Black Beauty influenced me greatly when I was a child. Although I did not ride a horse until I became an adult, I felt a kinship with all horses just from reading about Black’s story. I cried and raged when he was mistreated and cheered when he finally found a nice home. I absorbed a great a deal of history in this book, as well. People relied on their horses every bit as much, if not more, than we rely on our cars today…but owning a horse had a greater responsibility attached to it than owning a car. We have to fill our cars up and do periodic maintenance. If we skip it, our cars won’t run. If you skip feeding and watering a horse, the consequences are tragic. For awhile I thought I wanted to be a veterinarian after I read about Black Beauty, until I realized I just didn’t have it in me to perform surgery without passing out! But I have retained a great love for all God’s creatures.
The Lord of the Rings swept me away into a world of elves and dwarves, men and hobbits, wizards for good, and sorcerers for evil. I fell in love with the joyful hobbit countenance. The books reminded me of a truth unveiled in scripture over and over again: the Lord often uses the least among us to perform heroic deeds. David fighting against Goliath armed with naught but a slingshot is similar to Frodo fighting Shelob or Bilbo fighting Smaug with naught but Sting, the small elvish blade. The smallest and least important — the hobbit — was chosen to do that which no one stronger (men or elves) or wiser (wizards) were able to do. Why? I think the humility of the hobbits is what endeared them to us and enabled them to overcome the compulsion that all stronger people succumbed to. Jesus told us in many parables that God often chooses those the world considers small to shame the wise. There are so many scriptural parallels in Lord of the Rings that I can’t even begin to list them all — and I’ve read the entire set at least four times in my lifetime. Probably soon to be a fifth time, now that I’m thinking about it! And Sam! Sam was the most humble of all, and yet without him, Frodo would never had accomplished his task.

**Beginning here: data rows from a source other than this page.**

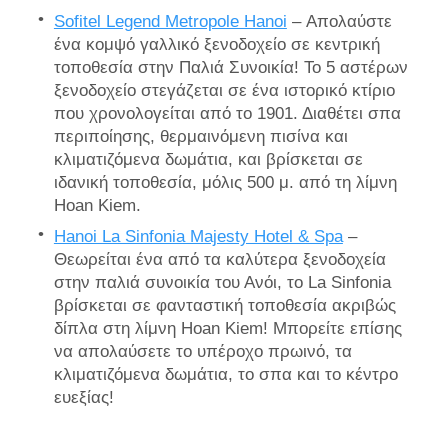
Sofitel Legend Metropole Hanoi
– Απολαύστε
ένα κομψό γαλλικό ξενοδοχείο σε κεντρική
τοποθεσία στην Παλιά Συνοικία! Το 5 αστέρων
ξενοδοχείο στεγάζεται σε ένα ιστορικό κτίριο
που χρονολογείται από το 1901. Διαθέτει σπα
περιποίησης, θερμαινόμενη πισίνα και
κλιματιζόμενα δωμάτια, και βρίσκεται σε
ιδανική τοποθεσία, μόλις 500 μ. από τη λίμνη
Hoan Kiem.
Hanoi La Sinfonia Majesty Hotel & Spa
–
Θεωρείται ένα από τα καλύτερα ξενοδοχεία
στην παλιά συνοικία του Ανόι, το La Sinfonia
βρίσκεται σε φανταστική τοποθεσία ακριβώς
δίπλα στη λίμνη Hoan Kiem! Μπορείτε επίσης
να απολαύσετε το υπέροχο πρωινό, τα
κλιματιζόμενα δωμάτια, το σπα και το κέντρο
ευεξίας!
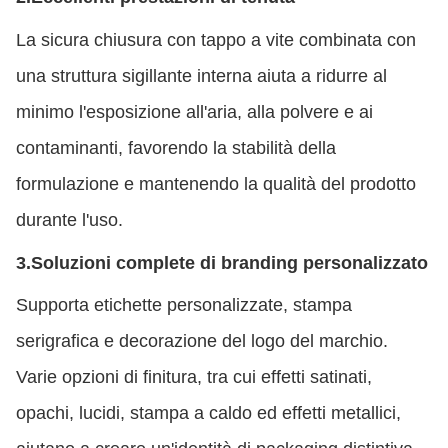
La sicura chiusura con tappo a vite combinata con
una struttura sigillante interna aiuta a ridurre al
minimo l'esposizione all'aria, alla polvere e ai
contaminanti, favorendo la stabilità della
formulazione e mantenendo la qualità del prodotto
durante l'uso.
3.
Soluzioni complete di branding personalizzato
Supporta etichette personalizzate, stampa
serigrafica e decorazione del logo del marchio.
Varie opzioni di finitura, tra cui effetti satinati,
opachi, lucidi, stampa a caldo ed effetti metallici,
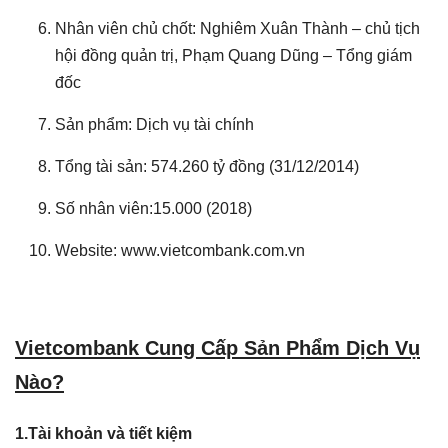
Nhân viên chủ chốt: Nghiêm Xuân Thành – chủ tịch
hội đồng quản trị, Phạm Quang Dũng – Tổng giám
đốc
Sản phẩm: Dịch vụ tài chính
Tổng tài sản: 574.260 tỷ đồng (31/12/2014)
Số nhân viên:15.000 (2018)
Website: www.vietcombank.com.vn
Vietcombank Cung Cấp Sản Phẩm Dịch Vụ
Nào?
1.Tài khoản và tiết kiệm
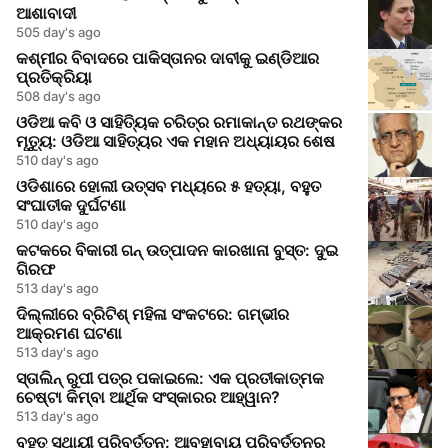
ଆଶାବାଦୀ
505 day's ago
କଶ୍ମୀର ବିବାଦରେ ପାକିସ୍ତାନର ଦାବୀକୁ ଇଣ୍ଡିଆର
ପ୍ରତିକ୍ରିୟା
508 day's ago
ଓଡିଆ କବି ଓ ସାହିତ୍ୟିକ ଚରିତ୍ର ରମାକାନ୍ତ ରଥଙ୍କର
ମୃତ୍ୟୁ: ଓଡିଆ ସାହିତ୍ୟର ଏକ ମହାନ ଅଧ୍ୟାୟର ଶେଷ
510 day's ago
ଓଡିଶାରେ ହୋଲୀ ଉତ୍ସବ ମଧ୍ୟରେ ୫ ହତ୍ୟା, ବହୁତ
ସଂଘାତୀକ ଦୁର୍ଘଟଣା
510 day's ago
କଟକରେ ବିକାରୀ ଗନ୍ ଉତ୍ପାଦନ କାରଖାନା ବୁସ୍ତ: ଦୁଇ
ଗିରଫ
513 day's ago
ଦିଲ୍ଲୀରେ ବ୍ରିଟିଶ୍ ମହିଳା ସଂକଟରେ: ଗମ୍ଭୀର
ଆକ୍ରମଣ ଘଟଣା
513 day's ago
ସ୍ତାଲିନ୍ ରୁପୀ ପତ୍ର ପକାଇଲେ: ଏକ ପ୍ରତୀକାତ୍ମକ
ଚେଷ୍ଟା କିମ୍ବା ଆର୍ଥିକ ସଂସ୍କାରର ଆହ୍ୱାନ?
513 day's ago
ବୃହତ୍ ସ୍ଥାୟୀ ପରିବର୍ତ୍ତନ: ଆବହାବାୟୁ ପରିବର୍ତ୍ତନର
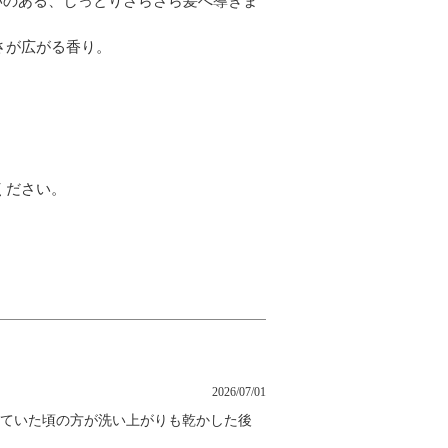
おいのある、しっとりさらさら髪へ導きま
さが広がる香り。
ください。
2026/07/01
していた頃の方が洗い上がりも乾かした後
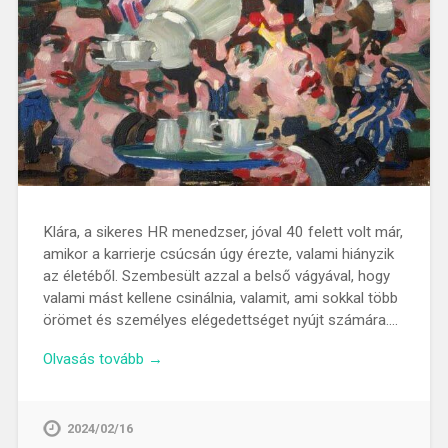
Klára, a sikeres HR menedzser, jóval 40 felett volt már,
amikor a karrierje csúcsán úgy érezte, valami hiányzik
az életéből. Szembesült azzal a belső vágyával, hogy
valami mást kellene csinálnia, valamit, ami sokkal több
örömet és személyes elégedettséget nyújt számára….
Olvasás tovább →
2024/02/16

I’m thinking about books because if I write one, I want it to be one that inspires and encourages, uplifts and surprises. I want the characters to be flawed and contradictory, loved and hated. I want God’s goodness to shine through the story like a beacon, highlighting truths that Jesus spoke but that our culture dismisses…with enormous themes such as loving your enemy. What does that kind of love look like? What if a secretly Jewish man loved Adolf Hitler, prayed for him, showed him kindness? Love covers all, the Bible tells us.
As we move through these last few days before Christmas, I ponder these and other questions as I fold the laundry and wrap presents because I feel the Lord calling me out for a purpose. But for now, all this writing about books has me hungry for one! So I shall enjoy an oatmeal cookie and a few more pages of the book I’m reading. I hope you find some down time in these busy days…time to reflect on your own purpose and on the amazing gift of Christmas — salvation — available to everyone who repents (turns away from) sin and trusts in Jesus, the one whose birth we celebrate in just four short days.